Raised in south London by two journalists, Boynton can’t remember a time when she didn’t want to act. “I seemed pretty set on this from a very young age,” she says. “I think that it was partially from seeing movies.” My Girl, a 1991 coming-of-age comedy, was “a turning point.” The film stars Anna Chlumsky, who was just 10 years old at the time of shooting. “Seeing that sheer range of emotional capacity was fascinating to me, and kind of shocking.”

Boynton was also about 10 when her drama teacher noticed her talent and became her mentor. She began to audition, and, in 2006, at 12 years old, she made her screen debut in Miss Potter, a Hollywood biopic about the beloved children’s writer. She was cast as the young Beatrix Potter, while Renée Zellweger played Potter in her adulthood.

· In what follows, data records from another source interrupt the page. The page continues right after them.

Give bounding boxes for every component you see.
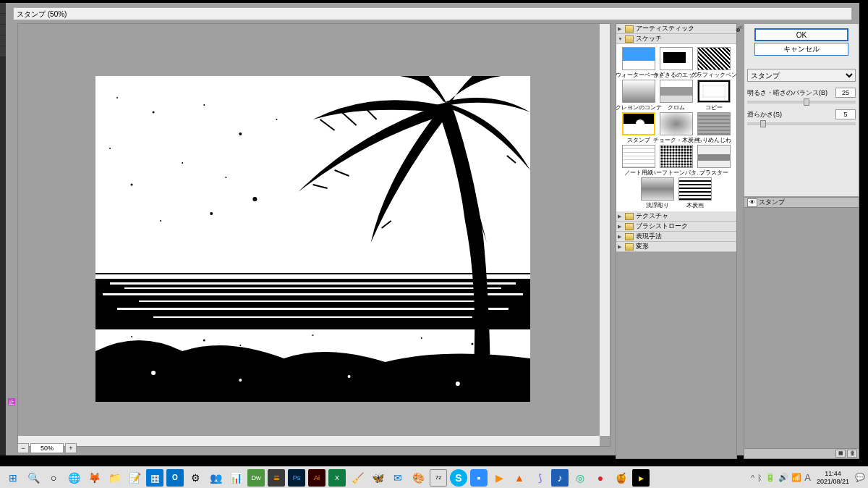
firefox-icon[interactable]: 🦊 xyxy=(85,469,103,487)
paint-icon[interactable]: 🎨 xyxy=(409,469,427,487)
category-brush[interactable]: ▶ ブラシストローク xyxy=(616,222,736,232)
excel-icon[interactable]: X xyxy=(328,469,346,487)
preview-hscroll[interactable] xyxy=(18,436,600,446)
thumb-label: コピー xyxy=(705,104,723,111)
category-sketch[interactable]: ▼ スケッチ xyxy=(616,34,736,44)
svg-point-5 xyxy=(182,162,183,164)
balance-input[interactable] xyxy=(835,88,856,98)
butterfly-icon[interactable]: 🦋 xyxy=(369,469,386,487)
cancel-button[interactable]: キャンセル xyxy=(754,43,848,56)
chrome-icon[interactable]: 🌐 xyxy=(65,469,82,487)
photos-icon[interactable]: ▦ xyxy=(146,469,163,487)
zoom-input[interactable] xyxy=(30,443,64,453)
vlc-icon[interactable]: ▲ xyxy=(511,469,528,487)
layer-row[interactable]: 👁 スタンプ xyxy=(744,198,859,208)
filter-thumb[interactable]: ハーフトーンパタ… xyxy=(658,145,694,176)
preview-canvas[interactable] xyxy=(20,25,600,436)
delete-layer-button[interactable]: 🗑 xyxy=(847,450,857,458)
expand-toggle-icon[interactable]: ⊗ xyxy=(736,27,741,33)
dreamweaver-icon[interactable]: Dw xyxy=(247,469,265,487)
7zip-icon[interactable]: 7z xyxy=(430,469,447,487)
illustrator-icon[interactable]: Ai xyxy=(308,469,326,487)
category-distort[interactable]: ▶ 変形 xyxy=(616,242,736,252)
app-purple-icon[interactable]: ⟆ xyxy=(531,469,548,487)
settings-icon[interactable]: ⚙ xyxy=(187,469,204,487)
record-icon[interactable]: ● xyxy=(592,469,609,487)
category-artistic[interactable]: ▶ アーティスティック xyxy=(616,24,736,34)
smooth-input[interactable] xyxy=(835,109,856,119)
tray-chevron-icon[interactable]: ^ xyxy=(751,474,754,482)
filter-thumb[interactable]: 木炭画 xyxy=(677,177,713,209)
filter-thumb[interactable]: グラフィックペン xyxy=(696,47,732,78)
notification-icon[interactable]: 💬 xyxy=(855,473,865,482)
taskbar: ⊞ 🔍 ○ 🌐 🦊 📁 📝 ▦ O ⚙ 👥 📊 Dw ≡ Ps Ai X 🧹 🦋… xyxy=(0,466,868,488)
filter-thumb[interactable]: きざきるのエッジ xyxy=(658,47,694,78)
filter-thumb[interactable]: チョーク・木炭画 xyxy=(658,112,694,143)
sublime-icon[interactable]: ≡ xyxy=(268,469,285,487)
media-icon[interactable]: ▶ xyxy=(490,469,508,487)
clock[interactable]: 11:44 2021/08/21 xyxy=(814,470,852,486)
filter-thumb[interactable]: 浅浮彫り xyxy=(639,177,676,209)
search-icon[interactable]: 🔍 xyxy=(25,469,42,487)
ok-button[interactable]: OK xyxy=(754,28,848,41)
filter-thumb[interactable]: ウォーターベーパ xyxy=(621,47,657,78)
smooth-slider[interactable] xyxy=(747,122,856,125)
zoom-in-button[interactable]: + xyxy=(65,443,77,453)
thumb-label: チョーク・木炭画 xyxy=(653,136,699,143)
svg-point-3 xyxy=(203,104,205,106)
category-texture[interactable]: ▶ テクスチャ xyxy=(616,211,736,222)
category-express[interactable]: ▶ 表現手法 xyxy=(616,232,736,242)
app-green-icon[interactable]: ◎ xyxy=(571,469,589,487)
category-label: スケッチ xyxy=(636,34,662,43)
filter-thumb[interactable]: クレヨンのコンテ xyxy=(621,80,657,111)
battery-icon[interactable]: 🔋 xyxy=(765,473,775,482)
start-button[interactable]: ⊞ xyxy=(4,469,22,487)
notepad-icon[interactable]: 📝 xyxy=(126,469,143,487)
filter-thumb[interactable]: コピー xyxy=(696,80,732,111)
filter-thumb[interactable]: プラスター xyxy=(696,145,732,176)
explorer-icon[interactable]: 📁 xyxy=(106,469,123,487)
smooth-slider-row: 滑らかさ(S) xyxy=(747,109,856,125)
cortana-icon[interactable]: ○ xyxy=(45,469,62,487)
svg-rect-13 xyxy=(95,273,530,274)
mail-icon[interactable]: ✉ xyxy=(389,469,407,487)
layer-footer: ▦ 🗑 xyxy=(744,448,859,458)
balance-slider[interactable] xyxy=(747,101,856,104)
preview-vscroll[interactable] xyxy=(600,24,610,436)
music-icon[interactable]: ♪ xyxy=(551,469,569,487)
eye-icon[interactable]: 👁 xyxy=(747,198,757,207)
filter-thumb[interactable]: クロム xyxy=(658,80,694,111)
eraser-icon[interactable]: 🧹 xyxy=(349,469,366,487)
slider-thumb[interactable] xyxy=(760,120,766,127)
filter-select[interactable]: スタンプ xyxy=(747,69,856,82)
new-layer-button[interactable]: ▦ xyxy=(835,450,846,458)
zoom-controls: − + xyxy=(17,442,77,454)
ime-indicator[interactable]: 止 xyxy=(8,398,15,405)
skype-icon[interactable]: S xyxy=(450,469,467,487)
wifi-icon[interactable]: 📶 xyxy=(791,473,801,482)
folder-icon xyxy=(625,213,634,220)
filter-thumb[interactable]: ちりめんじわ xyxy=(696,112,732,143)
app-yellow-icon[interactable]: 🍯 xyxy=(612,469,629,487)
ime-a-icon[interactable]: A xyxy=(804,472,811,483)
system-tray: ^ ᛒ 🔋 🔊 📶 A 11:44 2021/08/21 💬 xyxy=(751,470,865,486)
svg-point-9 xyxy=(160,220,161,222)
slider-thumb[interactable] xyxy=(804,98,809,106)
volume-icon[interactable]: 🔊 xyxy=(778,473,788,482)
svg-point-31 xyxy=(456,382,460,386)
svg-point-22 xyxy=(131,336,132,337)
chevron-down-icon: ▼ xyxy=(618,36,625,41)
thumb-image xyxy=(641,177,674,201)
thumb-label: グラフィックペン xyxy=(691,71,737,78)
zoom-icon[interactable]: ▪ xyxy=(470,469,488,487)
terminal-icon[interactable]: ▸ xyxy=(632,469,650,487)
outlook-icon[interactable]: O xyxy=(166,469,184,487)
zoom-out-button[interactable]: − xyxy=(17,443,29,453)
teams-icon[interactable]: 👥 xyxy=(207,469,224,487)
chevron-right-icon: ▶ xyxy=(618,26,625,32)
filter-thumb[interactable]: スタンプ xyxy=(621,112,657,143)
bluetooth-icon[interactable]: ᛒ xyxy=(757,474,762,482)
photoshop-icon[interactable]: Ps xyxy=(288,469,305,487)
taskmgr-icon[interactable]: 📊 xyxy=(227,469,244,487)
effect-layers-panel: 👁 スタンプ ▦ 🗑 xyxy=(744,197,859,459)
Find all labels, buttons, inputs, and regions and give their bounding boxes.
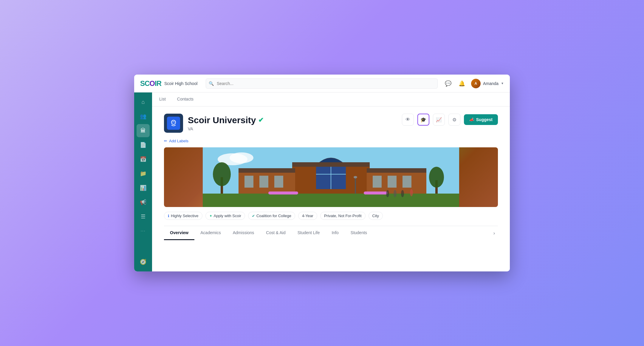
info-icon: ℹ xyxy=(168,214,169,218)
tag-4-year[interactable]: 4-Year xyxy=(298,212,317,220)
tab-admissions[interactable]: Admissions xyxy=(227,226,260,240)
add-labels-text: Add Labels xyxy=(169,139,188,143)
svg-rect-14 xyxy=(388,176,397,188)
svg-point-29 xyxy=(429,167,444,188)
tag-coalition-for-college[interactable]: ✔ Coalition for College xyxy=(248,212,295,220)
tag-apply-with-scoir[interactable]: ✦ Apply with Scoir xyxy=(205,212,245,220)
search-input[interactable] xyxy=(206,78,438,89)
user-name: Amanda xyxy=(483,81,499,86)
tab-nav: Overview Academics Admissions Cost & Aid… xyxy=(164,226,498,240)
sub-nav-list[interactable]: List xyxy=(158,92,167,106)
notifications-button[interactable]: 🔔 xyxy=(457,79,466,88)
nav-icons: 💬 🔔 A Amanda ▼ xyxy=(444,79,504,88)
tag-highly-selective-label: Highly Selective xyxy=(171,214,199,218)
college-state: VA xyxy=(188,126,264,131)
analytics-button[interactable]: 📈 xyxy=(433,114,445,126)
college-logo-inner xyxy=(167,117,180,130)
svg-point-22 xyxy=(386,190,389,197)
sidebar-item-compass[interactable]: 🧭 xyxy=(137,255,150,268)
tab-student-life[interactable]: Student Life xyxy=(292,226,326,240)
sidebar-item-home[interactable]: ⌂ xyxy=(137,95,150,109)
college-info: Scoir University ✔ VA xyxy=(164,114,264,133)
tab-info[interactable]: Info xyxy=(326,226,344,240)
sidebar-item-chart[interactable]: 📊 xyxy=(137,181,150,194)
svg-point-3 xyxy=(230,152,253,163)
content-area: Scoir University ✔ VA 👁 🎓 xyxy=(152,106,510,271)
hero-image-svg xyxy=(164,147,498,207)
tag-4-year-label: 4-Year xyxy=(302,214,313,218)
browser-window: SCOIR Scoir High School 🔍 💬 🔔 A Amanda ▼… xyxy=(134,75,510,271)
tag-highly-selective[interactable]: ℹ Highly Selective xyxy=(164,212,202,220)
tab-students[interactable]: Students xyxy=(345,226,373,240)
sub-nav-contacts[interactable]: Contacts xyxy=(176,92,195,106)
svg-rect-13 xyxy=(373,176,382,188)
svg-rect-10 xyxy=(244,176,253,188)
tab-chevron-icon[interactable]: › xyxy=(490,226,498,240)
tag-coalition-for-college-label: Coalition for College xyxy=(256,214,291,218)
svg-rect-19 xyxy=(203,194,459,207)
svg-rect-21 xyxy=(364,191,388,194)
sidebar-item-calendar[interactable]: 📅 xyxy=(137,153,150,166)
svg-point-23 xyxy=(394,190,397,197)
suggest-label: Suggest xyxy=(476,117,493,122)
add-labels-button[interactable]: ✏ Add Labels xyxy=(164,139,498,143)
tag-private-not-for-profit[interactable]: Private, Not For-Profit xyxy=(320,212,366,220)
svg-rect-15 xyxy=(402,176,411,188)
svg-rect-30 xyxy=(355,177,356,194)
college-title-area: Scoir University ✔ VA xyxy=(188,115,264,131)
college-header: Scoir University ✔ VA 👁 🎓 xyxy=(164,114,498,133)
school-name: Scoir High School xyxy=(164,81,197,86)
sidebar-item-users[interactable]: 👥 xyxy=(137,110,150,123)
svg-point-0 xyxy=(171,120,176,124)
svg-rect-11 xyxy=(259,176,268,188)
college-logo xyxy=(164,114,183,133)
avatar: A xyxy=(471,79,481,88)
top-nav: SCOIR Scoir High School 🔍 💬 🔔 A Amanda ▼ xyxy=(134,75,510,92)
college-name: Scoir University ✔ xyxy=(188,115,264,125)
tags-row: ℹ Highly Selective ✦ Apply with Scoir ✔ … xyxy=(164,212,498,220)
sidebar-item-college[interactable]: 🏛 xyxy=(137,124,150,137)
svg-point-25 xyxy=(410,189,413,196)
svg-rect-16 xyxy=(239,168,295,173)
svg-point-31 xyxy=(354,176,357,178)
tag-private-label: Private, Not For-Profit xyxy=(324,214,362,218)
verified-icon: ✔ xyxy=(258,116,264,124)
svg-rect-12 xyxy=(274,176,283,188)
graduation-button[interactable]: 🎓 xyxy=(417,114,429,126)
tab-overview[interactable]: Overview xyxy=(164,226,194,240)
svg-rect-17 xyxy=(292,162,370,167)
user-menu[interactable]: A Amanda ▼ xyxy=(471,79,504,88)
logo-area: SCOIR Scoir High School xyxy=(140,79,200,88)
sidebar-item-list[interactable]: ☰ xyxy=(137,210,150,223)
search-bar: 🔍 xyxy=(206,78,438,89)
college-name-text: Scoir University xyxy=(188,115,256,125)
eye-icon: 👁 xyxy=(405,117,410,122)
tab-academics[interactable]: Academics xyxy=(194,226,227,240)
svg-rect-20 xyxy=(268,191,298,194)
messages-button[interactable]: 💬 xyxy=(444,79,453,88)
college-logo-icon xyxy=(169,119,178,127)
tag-city[interactable]: City xyxy=(369,212,383,220)
tag-apply-with-scoir-label: Apply with Scoir xyxy=(214,214,241,218)
chart-icon: 📈 xyxy=(436,117,442,123)
settings-button[interactable]: ⚙ xyxy=(448,114,460,126)
app-logo: SCOIR xyxy=(140,79,161,88)
sidebar-item-folder[interactable]: 📁 xyxy=(137,167,150,180)
suggest-button[interactable]: 📣 Suggest xyxy=(464,114,498,125)
pencil-icon: ✏ xyxy=(164,139,167,143)
sidebar: ⌂ 👥 🏛 📄 📅 📁 📊 📢 ☰ ··· 🧭 xyxy=(134,92,152,271)
eye-button[interactable]: 👁 xyxy=(402,114,414,126)
sidebar-item-doc[interactable]: 📄 xyxy=(137,138,150,152)
hero-image xyxy=(164,147,498,207)
tag-city-label: City xyxy=(372,214,379,218)
search-icon: 🔍 xyxy=(209,81,214,86)
sidebar-item-more[interactable]: ··· xyxy=(137,224,150,237)
gear-icon: ⚙ xyxy=(452,117,456,123)
right-area: List Contacts xyxy=(152,92,510,271)
suggest-megaphone-icon: 📣 xyxy=(469,117,474,122)
svg-point-27 xyxy=(213,162,231,186)
coalition-icon: ✔ xyxy=(252,214,255,218)
sidebar-item-megaphone[interactable]: 📢 xyxy=(137,196,150,209)
header-actions: 👁 🎓 📈 ⚙ 📣 Suggest xyxy=(402,114,498,126)
tab-cost-aid[interactable]: Cost & Aid xyxy=(260,226,291,240)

Growing up, Boynton sought to keep a low profile and separate her school life from her acting life. This was made harder when her mother published an op-ed in London’s Telegraph titled “My Lucy, the Film Star” the day after Miss Potter was released. Boynton has still never read the piece.

Boynton as Mary Austin, Freddie Mercury’s one-time fiancée, in Bohemian Rhapsody.

Now Boynton is a little more comfortable with the idea of being a star. Based in Los Angeles, she has worked steadily ever since that first film—including a major role in the 2018 Oscar-winning film Bohemian Rhapsody. (She’s dated her co-star Rami Malek ever since). And she’s taking stage roles, too. Boynton has range; she’s capable of delivering a razor-sharp retort and playing out a dramatic reveal.

Perhaps what’s most notable about her is the pragmatism with which she approaches her career. “I’ve been in this industry since I was a kid,” she says. “But I’ve always understood it’s a job rather than an identity.”